13 Feb 2008 05:09 pm

To judge by his victory speech after the Potomac primaries, John McCain expects to be fighting Obama in November.

Hope, my friends, is a powerful thing. I can attest to that better than many, for I have seen men's hopes tested in hard and cruel ways that few will ever experience. And I stood astonished at the resilience of their hope in the darkest of hours because it did not reside in an exaggerated belief in their individual strength, but in the support of their comrades, and their faith in their country. My hope for our country resides in my faith in the American character, the character which proudly defends the right to think and do for ourselves, but perceives self-interest in accord with a kinship of ideals, which, when called upon, Americans will defend with their very lives.

To encourage a country with only rhetoric rather than sound and proven ideas that trust in the strength and courage of free people is not a promise of hope. It is a platitude.

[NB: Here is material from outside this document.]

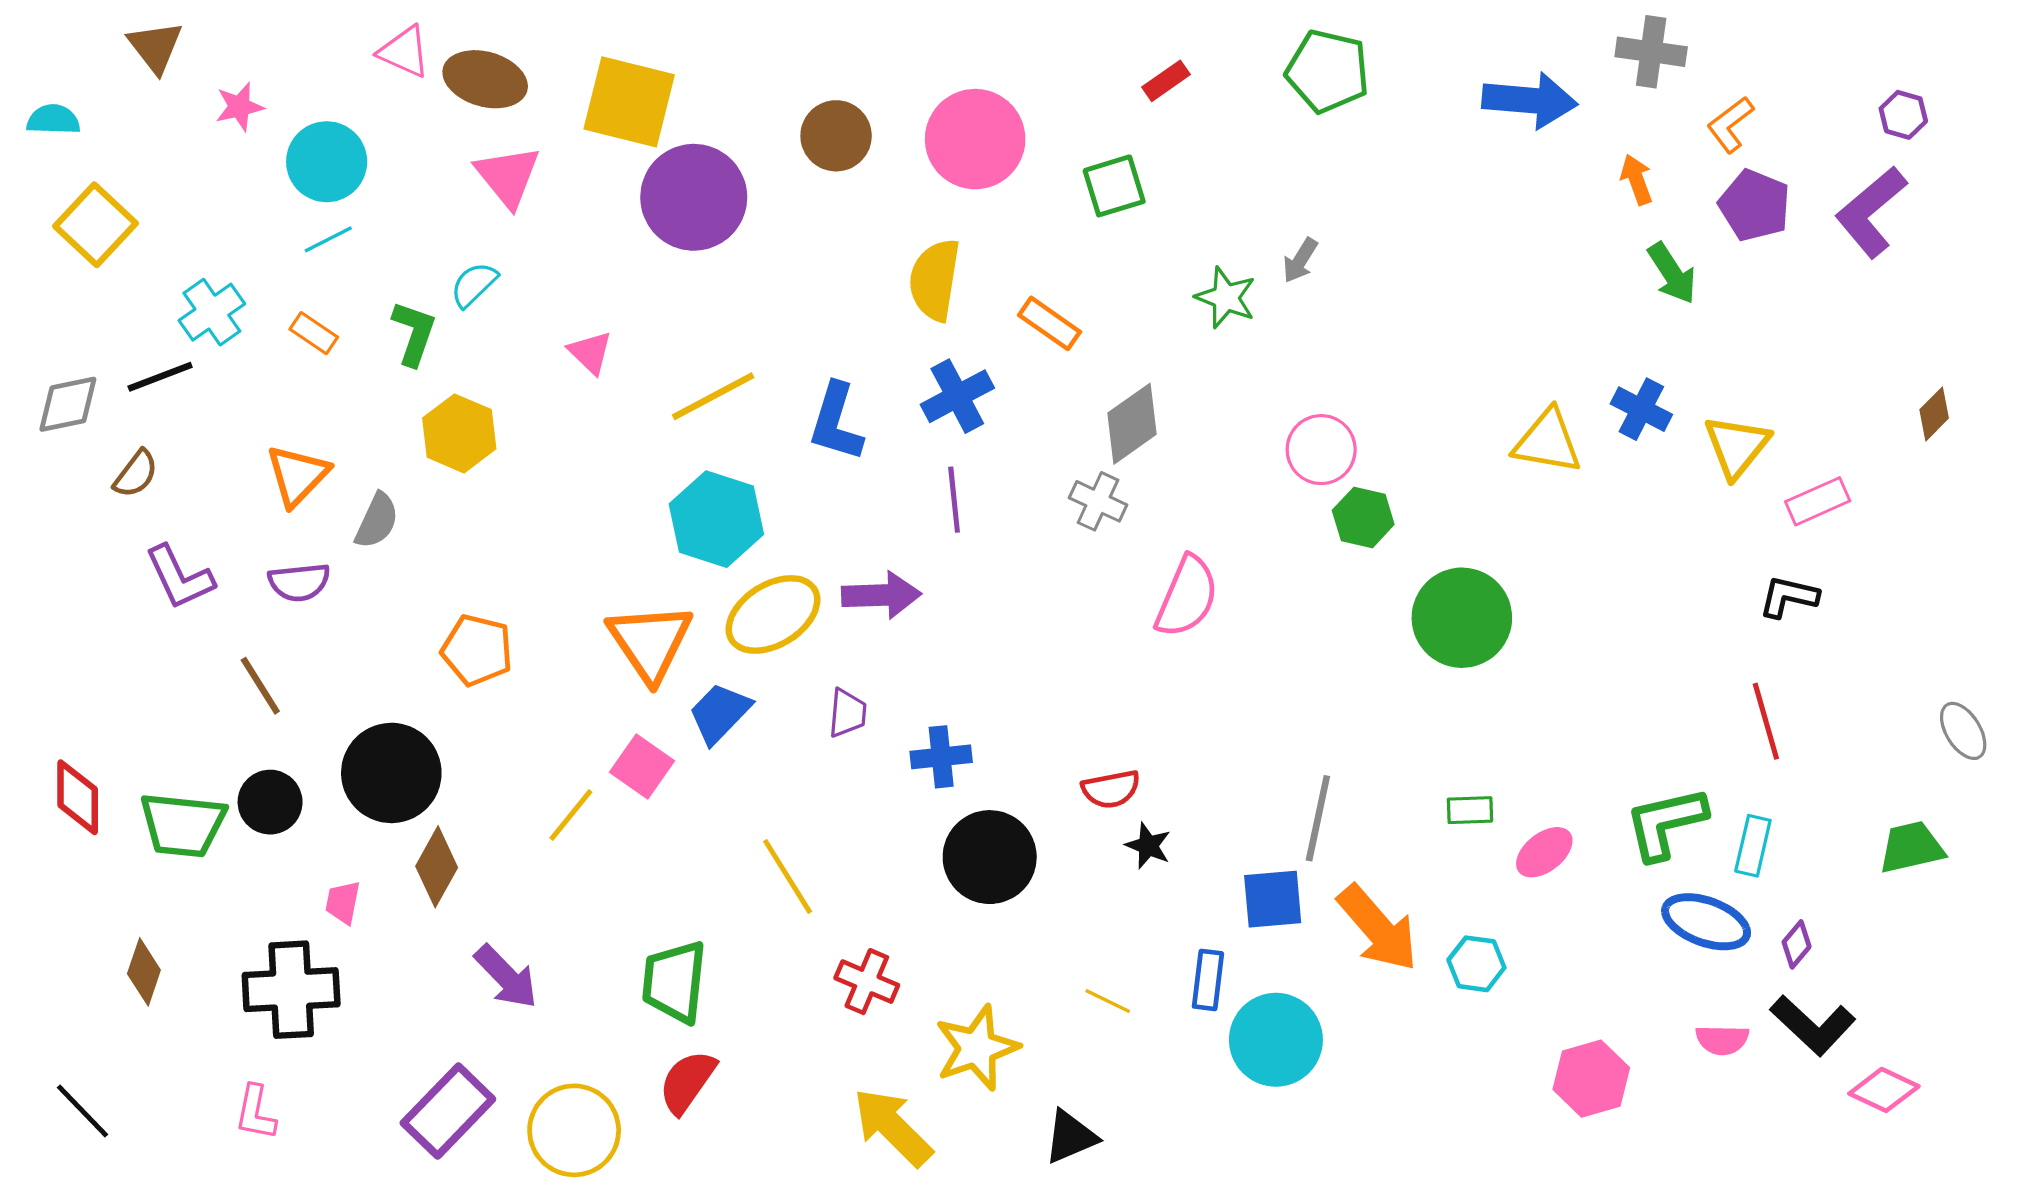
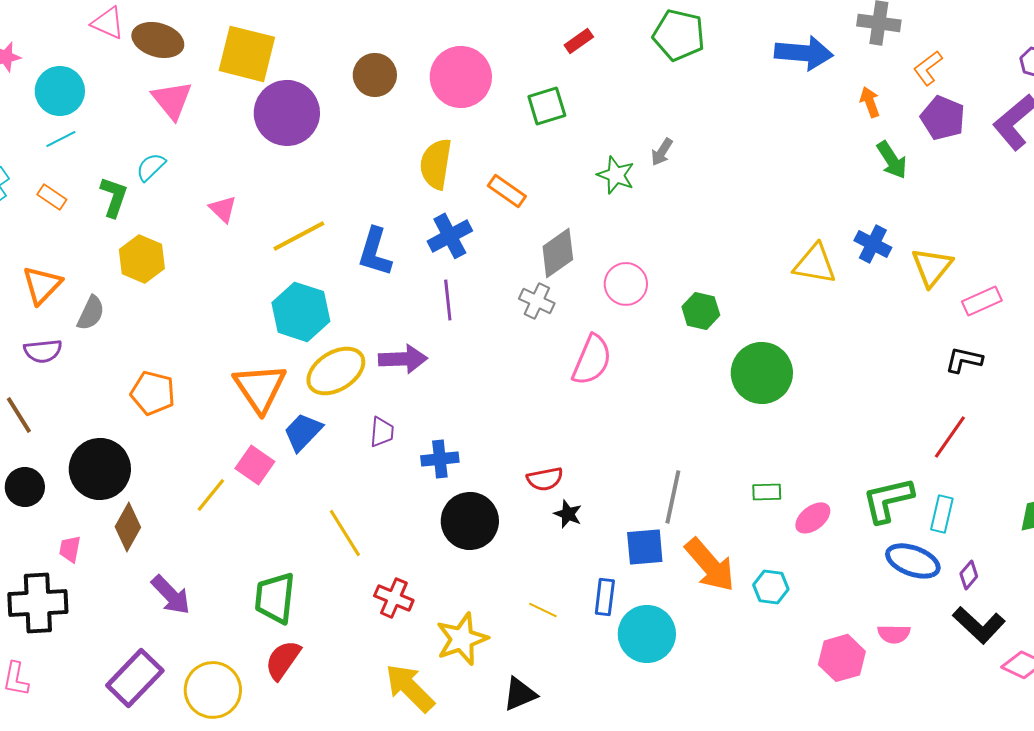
pink circle: (1321, 450) -> (626, 284), moved
red line: (1766, 721) -> (950, 437), turned 51
pink semicircle: (1722, 1040) -> (894, 634), moved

A well crafted line, aimed precisely at Obama's weakest spot. Note that McCain does not disdain hope and inspiration: he celebrates them, yet still turns the line against Obama. I wonder if Obama is ready for the possibility that McCain will be harder to squash than Hillary.

Comments (6)

It does indeed READ well.

It sounded like crap, because McCain read it from a prepared speech. The difference in oratory skills, and how OLD McCain seems in these speeches, vs. Obama's off-the-cuff rhetoric, is simply monumental.

McCain's problem will be when he is forced to explicate his sound and proven ideas. Stay in Iraq, fight Iran, more high income tax cuts. A campaign strategy of "Same ideas as Bush, but better execution" isn't a winner.

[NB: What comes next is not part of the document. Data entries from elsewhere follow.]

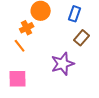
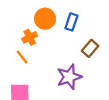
blue rectangle: (75, 14) -> (71, 22), moved

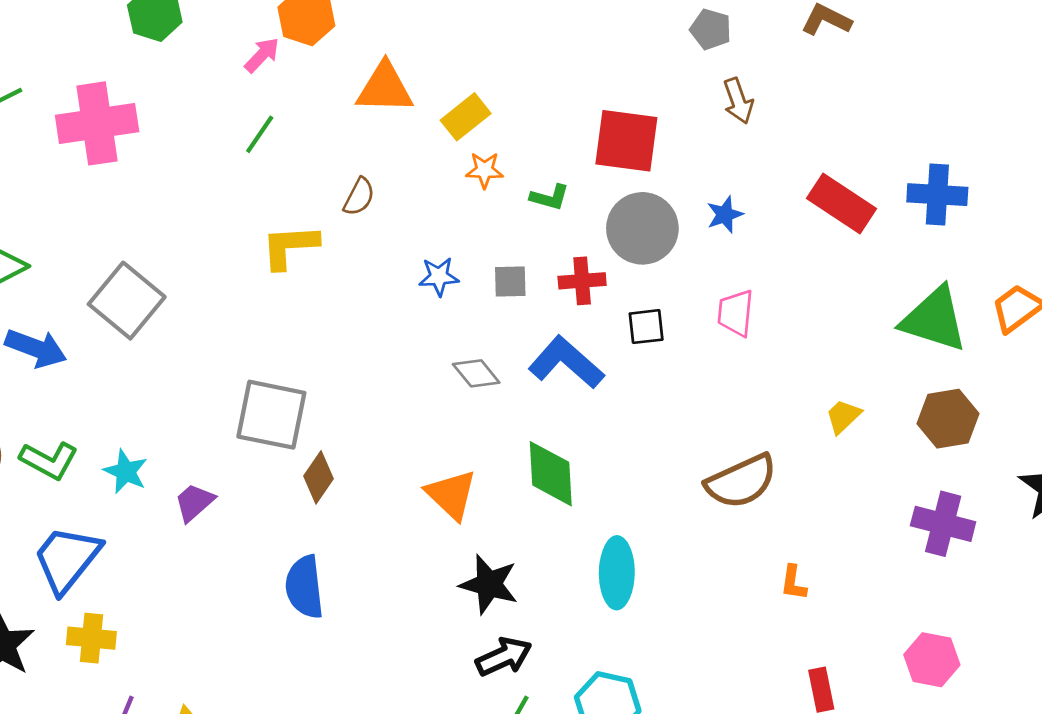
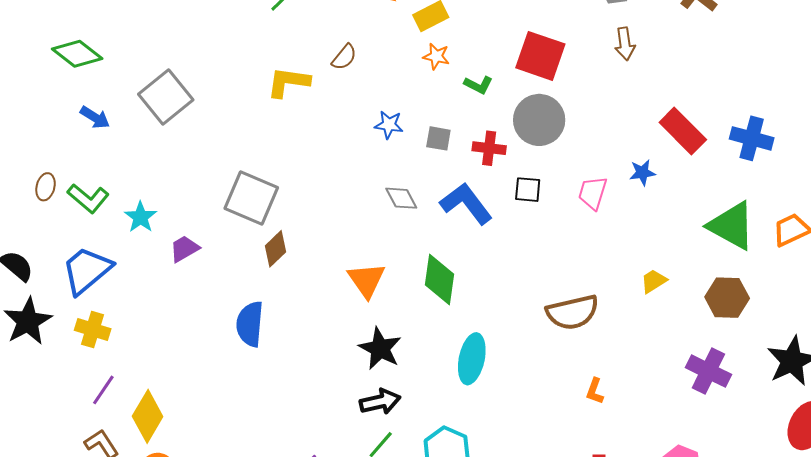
blue star: (725, 215) -> (642, 173), moved
blue arrow: (36, 348) -> (95, 117), size x0.7

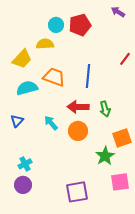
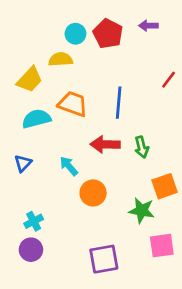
purple arrow: (118, 12) -> (148, 26), moved, turned -32
red pentagon: (80, 25) -> (108, 34), turned -30
orange circle: (78, 131) -> (93, 193), moved
green star: (105, 156) -> (142, 211), turned -30

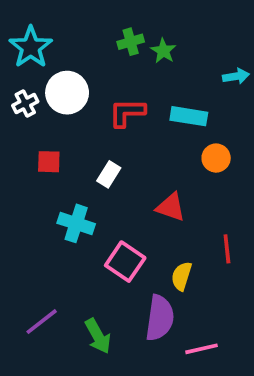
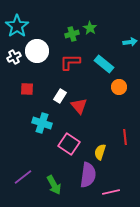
green cross: (131, 42) -> (72, 34), moved
cyan rectangle: (189, 116) -> (104, 64), turned 30
red triangle: (171, 207) -> (79, 106), moved, turned 30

You know, I voted for McCain last time. But, in fact, he has proven to be a useful gadfly with limited backbone.

What complex program has he ever assembled? And, after making a huge deal about his principals on his signature issue --torture --he basically said nothing when Bush issued a signing statement to the effect that he didn't have to obey statutes on torture.

Yeah, he was a critic on the conduct of the war --sort of. But he didn't, in the early years when it would have mattered, push for more boots on the ground. Nor did he attempt to leverage his support for Bush in 2004 to improve the conduct of the war.

He was too busy sucking up to the base.

Nobody can legitimately claim to be a fiscal conservative who wants huge tax cuts with a basically endless war commitment.

Give me a break.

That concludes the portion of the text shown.